Assigned task:
Where does the word "electrónico" show up in the records? Copy every line that has it.

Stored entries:

- - - -

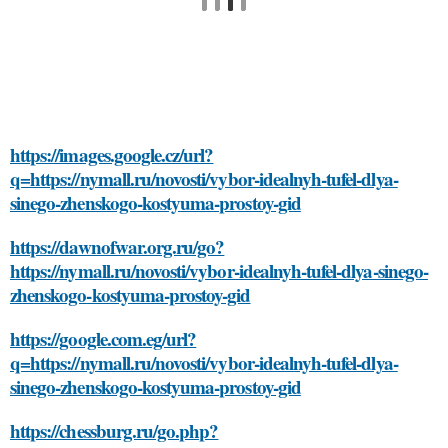
https://images.google.cz/url?
q=https://nymall.ru/novosti/vybor-idealnyh-tufel-dlya-
sinego-zhenskogo-kostyuma-prostoy-gid
https://dawnofwar.org.ru/go?
https://nymall.ru/novosti/vybor-idealnyh-tufel-dlya-sinego-
zhenskogo-kostyuma-prostoy-gid
https://google.com.eg/url?
q=https://nymall.ru/novosti/vybor-idealnyh-tufel-dlya-
sinego-zhenskogo-kostyuma-prostoy-gid
https://chessburg.ru/go.php?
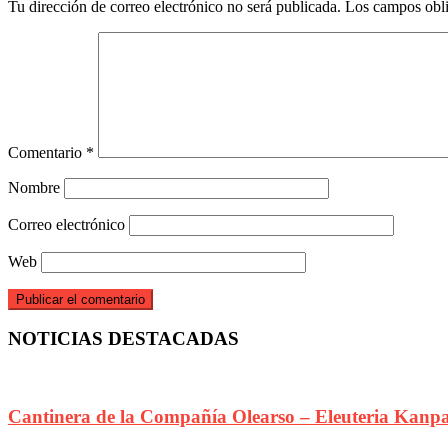
Tu dirección de correo electrónico no será publicada.
Los campos obli
Comentario
*
Nombre
Correo electrónico
Web
NOTICIAS DESTACADAS
Cantinera de la Compañía Olearso – Eleuteria Kanp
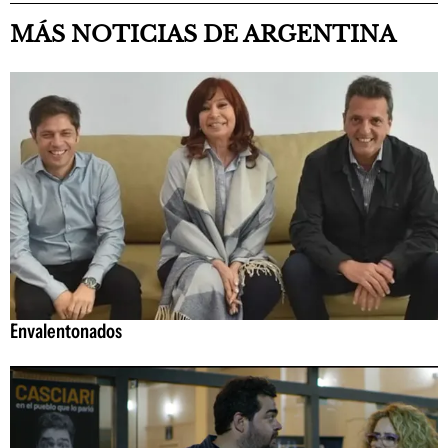
MÁS NOTICIAS DE ARGENTINA
Envalentonados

- - - -

Expected output:
Tu dirección de correo electrónico no será publicada.
Correo electrónico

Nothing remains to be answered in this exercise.